■ About this task ■
The required output is a number: how many lines of the data below include the string "Klatrereb".

Excerpts from a dataset:
------------

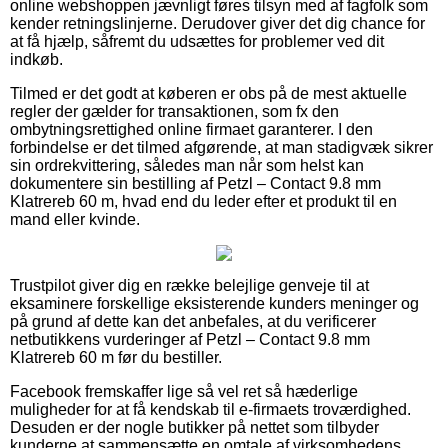
online webshoppen jævnligt føres tilsyn med af fagfolk som
kender retningslinjerne. Derudover giver det dig chance for
at få hjælp, såfremt du udsættes for problemer ved dit
indkøb.
Tilmed er det godt at køberen er obs på de mest aktuelle
regler der gælder for transaktionen, som fx den
ombytningsrettighed online firmaet garanterer. I den
forbindelse er det tilmed afgørende, at man stadigvæk sikrer
sin ordrekvittering, således man når som helst kan
dokumentere sin bestilling af Petzl – Contact 9.8 mm
Klatrereb 60 m, hvad end du leder efter et produkt til en
mand eller kvinde.
Trustpilot giver dig en række belejlige genveje til at
eksaminere forskellige eksisterende kunders meninger og
på grund af dette kan det anbefales, at du verificerer
netbutikkens vurderinger af Petzl – Contact 9.8 mm
Klatrereb 60 m før du bestiller.
Facebook fremskaffer lige så vel ret så hæderlige
muligheder for at få kendskab til e-firmaets troværdighed.
Desuden er der nogle butikker på nettet som tilbyder
kunderne at sammensætte en omtale af virksomhedens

------------

■ Expected answer ■
2